Dag: So Siri means in Norwegian–”beautiful woman who leads you to victory.”  I worked with a lady named Siri, I wanted to name my daughter Siri, and the domain was available.

It’s also very… obviously consumer companies need to focus on the fact that their name is easy to spell and easy to say.  And as some of my board members told me it doesn’t have any “inflectives”.  I had to look that up, what that meant. It means that there’s no staccato in the linguistics of saying it.  For all those reasons, that’s where we landed. And of course, I was lobbying Steve Jobs all the time, “that’s a great name!”  “No, well, we’re looking for something else….”

Seth: How did you first introduce that and sell it to Steve?

Dag: Well… I did nothing. Three weeks after launch, I got a call in my office from someone at Apple that said, Scott Forstall wants to talk to you and he’s the head software guy. I said sure and thought that was a good sign — that three weeks after launch Apple wanted to talk to us.

Only it wasn’t Scott that called, it was Steve.  Steve never announces where he’s going to be and what he’s going to do it because there’s too much commotion around him. So he said “Dag this is Steve Jobs” and I was like [utterly shocked face].

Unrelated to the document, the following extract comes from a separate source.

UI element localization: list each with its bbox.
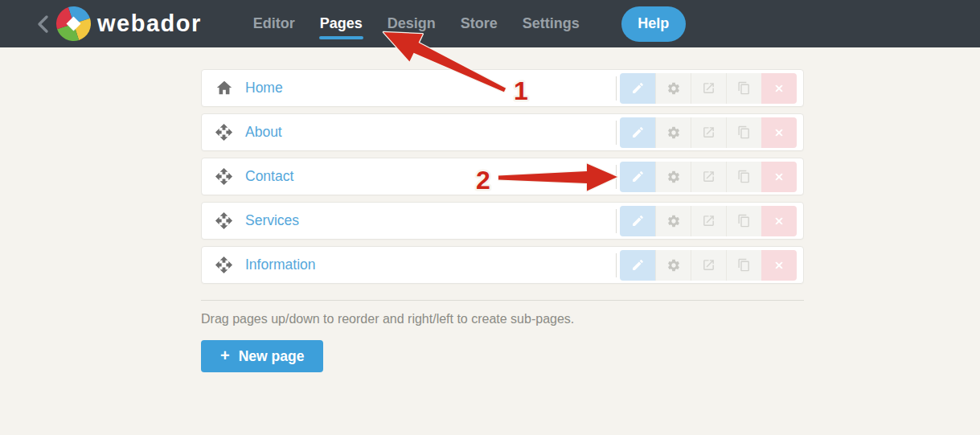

He wanted me to come over to his house the next day, and I did.  I spent three hours with him, in front of his fireplace, having this serious conversation about the future. We talked about why Apple was going to win, we talked about what Siri was doing — he was very interested in Siri in general. But they’re patient, he won’t jump on anything until they feel like they can really go after something, and he felt like we cracked it.  So that was his attraction.

So it ended up we were very lucky timing wise, and I got to work with him for a year and it was pretty incredible… pretty incredible… and the stories are true.  All of the stories.